Records for this exercise:
>>>>

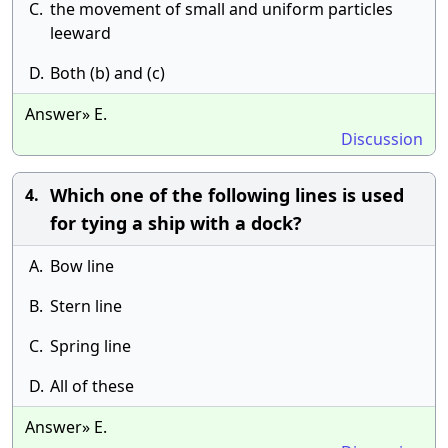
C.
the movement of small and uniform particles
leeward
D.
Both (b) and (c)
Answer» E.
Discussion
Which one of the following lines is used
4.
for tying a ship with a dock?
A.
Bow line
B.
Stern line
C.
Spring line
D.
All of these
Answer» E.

<<<<

What you are asked to do: The reply should consist of the listing restated word for word, with its pictures removed.

Exercise response:
C.
the movement of small and uniform particles
leeward
D.
Both (b) and (c)
Answer» E.
Discussion
Which one of the following lines is used
4.
for tying a ship with a dock?
A.
Bow line
B.
Stern line
C.
Spring line
D.
All of these
Answer» E.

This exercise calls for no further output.